Nous souhaitions faire un point sur les structures sociales et de santé à Saint Laurent du Maroni, sachant que sur le fleuve, dans les communes d’Apatou et de Mana, il faut parler simplement d’une absence de structures. Il apparaît scandaleux que dans le pays dit « des droits de l’homme », les enfants de l’ouest voire de la Guyane n’ont pour certains aucune protection vis à vis de leurs conditions de vie.
Un élève qui se fait battre, qui n’a pas à manger tous les jours, dont les parents ne sont jamais là, donné à une autre famille ne fait pas partie des cas traités par la cellule d’information préoccupante parce qu’ils sont totalement débordés. Il faut être violé, battu « régulièrement et si possible avec des traces de coups », ou abandonné pour être pris en compte et encore, les mesures de prise en charge ou d’aide éducative peuvent mettre quelques mois à être mises en place. Faut-il mettre en cause nos collègues éducateurs et assistants sociaux ? A notre sens non, la faute revient à l’administration et à la gestion hospitalière et des associations qui ne voit que par l’économie de moyens et non par l’intérêt des enfants et de leurs familles. Y aurait-il un manque de subventions ? La rentabilité et la productivité semble les maîtres mots, pas la protection de l’enfance.

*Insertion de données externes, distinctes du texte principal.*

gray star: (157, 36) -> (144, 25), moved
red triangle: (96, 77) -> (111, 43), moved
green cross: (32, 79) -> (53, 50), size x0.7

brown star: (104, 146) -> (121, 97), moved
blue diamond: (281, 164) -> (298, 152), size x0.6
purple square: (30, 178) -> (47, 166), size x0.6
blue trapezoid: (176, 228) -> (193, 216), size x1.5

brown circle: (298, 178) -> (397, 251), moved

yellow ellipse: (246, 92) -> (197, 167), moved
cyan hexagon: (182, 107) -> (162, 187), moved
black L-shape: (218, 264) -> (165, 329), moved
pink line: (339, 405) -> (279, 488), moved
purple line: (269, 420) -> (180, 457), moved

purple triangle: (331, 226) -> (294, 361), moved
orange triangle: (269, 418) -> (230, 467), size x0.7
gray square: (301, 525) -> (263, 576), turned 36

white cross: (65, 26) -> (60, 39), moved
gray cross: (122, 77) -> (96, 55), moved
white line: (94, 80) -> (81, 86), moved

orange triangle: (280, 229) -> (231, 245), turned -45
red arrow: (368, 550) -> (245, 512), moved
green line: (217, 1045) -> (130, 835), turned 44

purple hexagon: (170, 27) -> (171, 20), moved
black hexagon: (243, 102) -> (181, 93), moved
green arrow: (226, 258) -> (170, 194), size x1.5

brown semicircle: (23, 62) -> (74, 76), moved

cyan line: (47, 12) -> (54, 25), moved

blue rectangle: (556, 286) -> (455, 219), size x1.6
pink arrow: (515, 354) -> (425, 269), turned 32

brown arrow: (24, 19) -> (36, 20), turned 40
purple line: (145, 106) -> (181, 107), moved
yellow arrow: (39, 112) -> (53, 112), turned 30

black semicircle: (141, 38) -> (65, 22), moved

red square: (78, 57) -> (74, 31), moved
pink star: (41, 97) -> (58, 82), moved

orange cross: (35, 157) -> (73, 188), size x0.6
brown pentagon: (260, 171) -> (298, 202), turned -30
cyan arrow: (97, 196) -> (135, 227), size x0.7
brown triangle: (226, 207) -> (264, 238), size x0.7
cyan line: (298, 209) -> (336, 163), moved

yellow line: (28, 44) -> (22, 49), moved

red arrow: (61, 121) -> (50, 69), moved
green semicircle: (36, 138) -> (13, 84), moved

Dans les cas de délinquance, il n’est pas rare de constater que malgré des signalements, la PJJ (protection judiciaire de la jeunesse) n’est pas saisie et pourtant... Combien de nos élèves de collège sont déjà dans des réseaux de cambriolage ? Petits, ils passent partout. Influençables ils se laissent entraîner pour quelques euros, argent qui leur sert à manger principalement.
On pourrait bien évidemment, un des défauts de notre institution d’ailleurs, se demander où sont les parents de nos chérubins. S’il y a bien des carences éducatives, il y a souvent un manque d’accompagnement de ces familles, elles aussi dans le besoin. Et le constat est que souvent les familles de nos élèves les plus difficiles ne sont pas inquiétées par la justice, ne payent pas pour les méfaits de leurs enfants et restent donc éloignées de leurs responsabilités. La faute à qui ?
Et ne parlons pas de la prostitution et de la pédophilie. Encore récemment, des témoignages d’élèves nous ont rappelé à la dure réalité de leur vie.
Il nous faut prendre en compte cette violence quotidienne subie par nos élèves, non négligeable au niveau quantitatif. Malgré les signalements, nous ne voyons pas les résultats des propositions faites. Les services sociaux sont dépassés, et les solutions de placement tellement limitées n’améliorent pas voire aggravent la situation.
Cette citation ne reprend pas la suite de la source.